Combining his wrenching, welding and auto body skills with the knowledge he’d amassed in other encounters with the 12-valve Cummins, Chris set out on what would become a year-long journey to bring the old Chevy back to life. A quick trip to Ohio yielded the second-gen Dodge chassis and axles he would set the ’51 cab on top of, along with the P-pumped 5.9L that would power the truck. Aside from having to address a rusted driver side cab corner and fender, the body was straight as an arrow and in what Chris believes was good-to-excellent condition, given its age. All of the new sheet metal and welds were left raw, and with no clear coat to speak of, Chris keeps the Patina preserved and protected with Gibbs penetrating oil.
A Tight Fit
Other than things being a bit tight under the hood, no notching of the firewall was necessary to accommodate the Cummins. In fact, the engine would be set back 4-inches on the frame after setting the cab on a pair of fresh cab mounts, which also called for repositioning the motor mounts. However, even with engine moved close to the firewall, little room remained for an adequately sized radiator. Instead of sacrificing cooling capacity, Chris purchased the largest off-the-shelf radiator Ron Davis builds and mounted it in the bed. Then to ensure the engine remained intercooled, he sourced a water-to-air unit from Precision Turbo, which sits suspended above the valve cover.
As for the engine itself, Chris dropped it off at Scheid Diesel’s Effingham, Illinois location for a full refresh from the bottom up. The factory rods were retained but treated to ARP rod bolts and new, stock compression Mahle pistons. Scheid’s 12-valve street cam also made the build list, along with fire-ring grooves being added to the block for ultimate peace of mind. A remanufactured cylinder head fitted with stiffer valve springs is anchored to the crankcase via ARP 2000 head studs. A billet-aluminum, one-piece Scheid valve cover and intake plate top things off.
Benched P-pump And An S300
Turning Scheid’s injection shop loose on the P-pump meant that it could easily support a 500-rwhp effort, should Chris want to take things that far. The benched 12mm P7100 was graced with 4,000-rpm governor springs, larger delivery valves, a rack cap, and lives at 18-degrees of timing. It sends fuel to a set of 5×13 injectors, also built by Scheid.

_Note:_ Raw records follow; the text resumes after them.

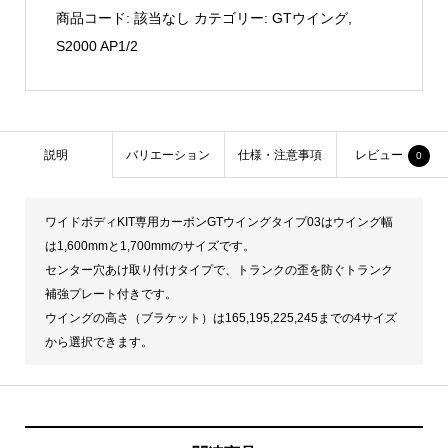
Wing
商品コード:
該当なし
カテゴリー:
GTウイング
,
Type
S2000 AP1/2
03
個
説明
バリエーション
仕様・注意事項
レビュー
0
ワイドボディKIT専用カーボンGTウイングタイプ03はウイング幅
は1,600mmと1,700mmのサイズです。
センター穴あけ取り付けタイプで、トランクの歪を防ぐトランク
補強プレート付きです。
ウイングの高さ（ブラケット）は165,195,225,245までの4サイズ
から選択できます。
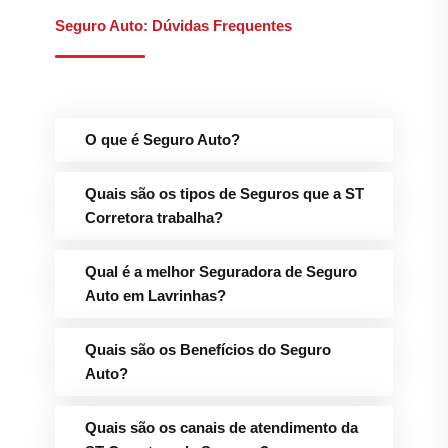
Quais são os canais de atendimento da
ST Corretora de Seguros?
Qual é o telefone para Sinistros e
Assistência 24h da ST Corretora em
Lavrinhas?
Blog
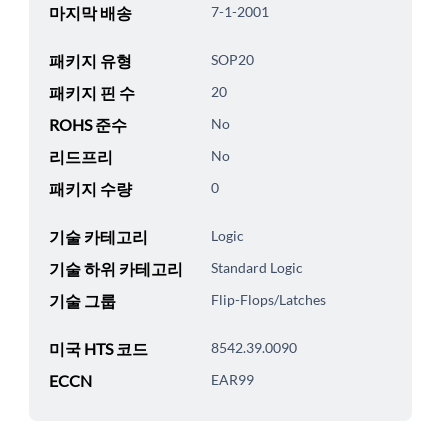
마지막 배송
7-1-2001
패키지 유형
SOP20
패키지 핀 수
20
ROHS 준수
No
리드프리
No
패키지 수량
0
기술 카테고리
Logic
기술 하위 카테고리
Standard Logic
기술 그룹
Flip-Flops/Latches
미국 HTS 코드
8542.39.0090
ECCN
EAR99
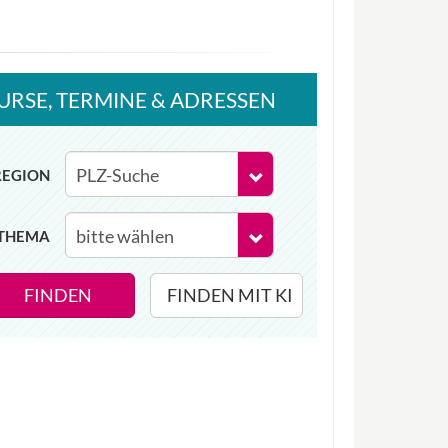
URSE
, TERMINE
& ADRESSEN
REGION
THEMA
FINDEN
FINDEN MIT KI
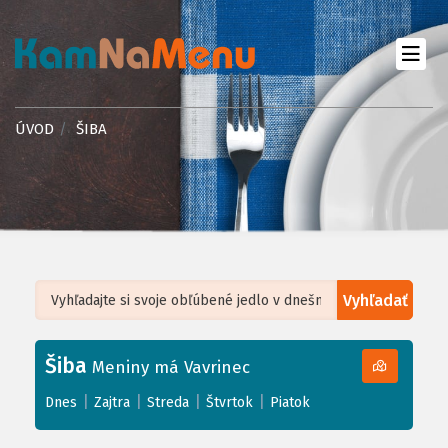
ÚVOD
ŠIBA
Vyhľadať
Leaflet
| ©
OpenStreetMap
, Tiles courtesy of
Humanitarian OpenStreetMap
Team
Šiba
+
Meniny má Vavrinec
−
|
|
|
|
Dnes
Zajtra
Streda
Štvrtok
Piatok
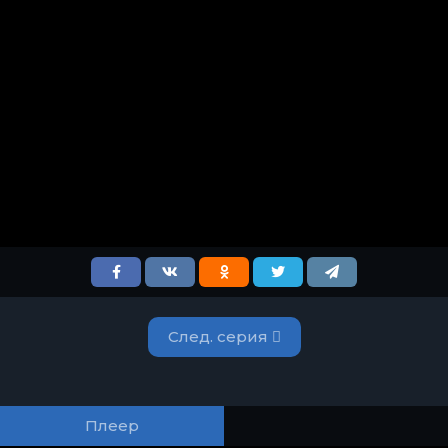
След. серия
Плеер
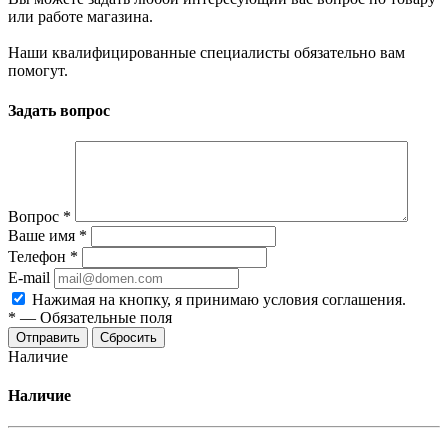
или работе магазина.
Наши квалифицированные специалисты обязательно вам
помогут.
Задать вопрос
Вопрос
*
Ваше имя
*
Телефон
*
E-mail
Нажимая на кнопку, я принимаю условия соглашения.
*
—
Обязательные поля
Отправить
Сбросить
Наличие
Наличие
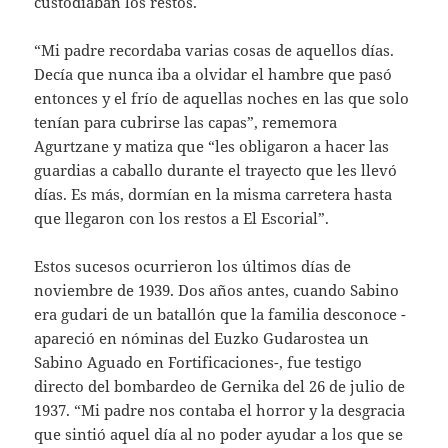
custodiaban los restos.
“Mi padre recordaba varias cosas de aquellos días.
Decía que nunca iba a olvidar el hambre que pasó
entonces y el frío de aquellas noches en las que solo
tenían para cubrirse las capas”, rememora
Agurtzane y matiza que “les obligaron a hacer las
guardias a caballo durante el trayecto que les llevó
días. Es más, dormían en la misma carretera hasta
que llegaron con los restos a El Escorial”.
Estos sucesos ocurrieron los últimos días de
noviembre de 1939. Dos años antes, cuando Sabino
era gudari de un batallón que la familia desconoce -
apareció en nóminas del Euzko Gudarostea un
Sabino Aguado en Fortificaciones-, fue testigo
directo del bombardeo de Gernika del 26 de julio de
1937. “Mi padre nos contaba el horror y la desgracia
que sintió aquel día al no poder ayudar a los que se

A 58mm BorgWarner S300G turbo matches the engine’s fueling and produces 35-psi of boost before the wastegate opens.
Like a lot of 12-valve swaps, Chris sided with the rugged NV4500 manual transmission to back up the 5.9L, but in this particular case there’s a twist. A Gear Vendors overdrive allows him to split gears, which with nine forward gear options makes the truck much more efficient when tasked with moving heavy loads. A single disc towing clutch from South Bend, along with a solid mass flywheel, dwells inside a Quick Time bellhousing and transfers power to the rear Dana 80 (and also the front Dana 60 when the NP241 is locked in four-wheel drive).
Always In Service
Already having racked up several thousand miles on the finished product, Chris has held true to his original plans for the truck: to drive it and put it to work. During the farm’s busy season (primarily spring and fall), you can find his old Chevrolet out in the field, loaded up with a massive air compressor, welder generator, and 200-gallon fuel cell. Moving trailers and other equipment around is all in a day’s work, too. Chris tells us the truck pulls the farm’s 12,000-pound, bumper-tow seed tender with ease and, thanks to the Kelderman air spring system, rides like a newer service truck while doing it. Whether it’s off the beaten path and parked in a field or cruising down the highway, this reborn family heirloom will be turning heads for a long time to come.